The T test is what you’d use to compare two means in a between-subjects experiment, like the hypothetical Mac/Windows menubar experiment we’ve been discussing. The T statistic computes the difference between the Mac average and the Windows average, divided by an estimate of the standard deviation. If the null hypothesis is true, then this statistic follows a T distribution (which looks very similar to a normal distribution, a hump centered at 0). You can look up the value of the T statistic you computed in a table of the T distribution to find out the probability of getting a more extreme value.

There are two forms of the T test, with different alternative hypotheses. In the more conservative, **two-sided** T test, your alternative hypothesis is merely that the means are different, so an extreme t value (either positive or negative) counts as evidence against the null hypothesis. The other form is the **one-sided** test, in which your alternative hypothesis expects the difference to go one way or the other - e.g., if there’s any difference between Mac and Windows at all, the Mac should be faster. It’s conventional to use the two-sided test unless you (and the skeptic you’re arguing against) are completely certain which way the difference should go, if the difference exists at all.

Using the T test requires a few assumptions. First, your samples should be independent, so you need to use good experiment design with randomization and controls to prevent inadvertent dependence between samples. Second, the T test also assumes that the underlying probability distribution of the samples (e.g., the access times) is a normal distribution, and that even if the alternative hypothesis is true, both samples have equal variance. Fortunately the T test is not too sensitive to the normality and equal-variance assumptions: if your sample is large enough (N > 20), deviations don’t affect it much. There’s also an “unequal variances” version of the T test, which uses a slightly different statistic, but with weaker assumptions come less power (i.e., it takes a larger N to reach the same level of significance with the unequal variances T test).

The actual calculation of the t statistic and the proof that it’s a valid test are beyond the scope of this course; the statistics courses mentioned earlier cover it. In practice, nobody computes their own t statistic; they use a statistical package to do the computations. So for the sake of this class, we’ll focus on understanding **when to use** a t test (that was the last slide), and then how to read the report of the test produced by a stats package.

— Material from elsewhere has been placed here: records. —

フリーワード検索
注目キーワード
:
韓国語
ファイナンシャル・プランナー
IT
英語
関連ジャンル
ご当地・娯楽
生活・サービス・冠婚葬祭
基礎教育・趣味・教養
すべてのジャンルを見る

Running a t test in R to compare two conditions, represented as vectors of numbers, is almost trivial. For more information, look at http://www.statmethods.net/stats/ttest.html

Here’s the result of applying the t test (assuming equal variances) to the 10-observation Windows/Mac menubar experiment we’ve been using.

The most important numbers are highlighted in yellow. T is the actual t statistic value computed from your data. df (**degrees of freedom**) is a measure of the power of the test; it’s directly related to the number of observations you have (n-2 in the case of the t test, but other statistical tests have different ways to calculate their degrees of freedom).

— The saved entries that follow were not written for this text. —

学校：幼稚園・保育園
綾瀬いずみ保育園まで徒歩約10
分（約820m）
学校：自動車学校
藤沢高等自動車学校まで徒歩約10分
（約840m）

Finally, the **p value** for the t test is 0.047, which means that the observed difference between the Windows and Mac menubar is only 4.7% likely to happen purely by chance. Assuming we decided to use a 5% significance level from the outset, we would now say that the difference is **statistically significant** (two-tailed t = 2.13, df = 18, p < 0.05). Often researchers will write just “p<0.05” or “p<0.01” instead of giving the actual p value.

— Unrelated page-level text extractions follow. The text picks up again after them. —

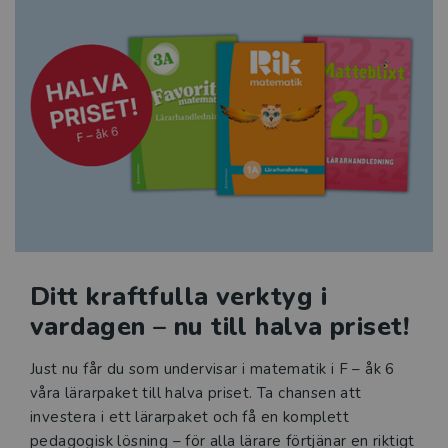
Ditt kraftfulla verktyg i
vardagen – nu till halva priset!
Just nu får du som undervisar i matematik i F – åk 6
våra lärarpaket till halva priset. Ta chansen att
investera i ett lärarpaket och få en komplett
pedagogisk lösning – för alla lärare förtjänar en riktigt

Now let’s look at the subset of the data we graphed earlier - just the first four observations for each condition. This will let us see an example of a failing statistical test.

In this case, the two-tailed t test had p value 0.75, which means that the difference in means between the Windows sample and the Mac sample was 75% likely to happen by pure chance even if the Windows and Mac conditions actually had the same true mean (the null hypothesis). That’s way too high a chance, so we say that this data showed **no significant difference** between the Windows and Mac menubars (**two-tailed t=0.336, df=6, p=0.75**). The part in parentheses is important when you’re writing this result in a paper - it gives the type of statistical test used (two-tailed t), the actual value of the statistic (0.336), the degrees of freedom, and the resulting p value. (Many researchers would omit it for a failing test like this one, but it’s essential to include it when the test succeeds).

There’s another way to run this t test in R, which we’ll look at because it introduces an important concept that we’ll need for more sophisticated tests in a bit: a **factor**. A factor is a vector of values of a categorical independent variable. In this case, the condition can be either *win* or *mac*, so we first construct a vector of strings (10 “win” and 10 “mac”, matching the 20 measurements in the vector *time*), and then convert it from a vector of strings into a factor of enumerated values.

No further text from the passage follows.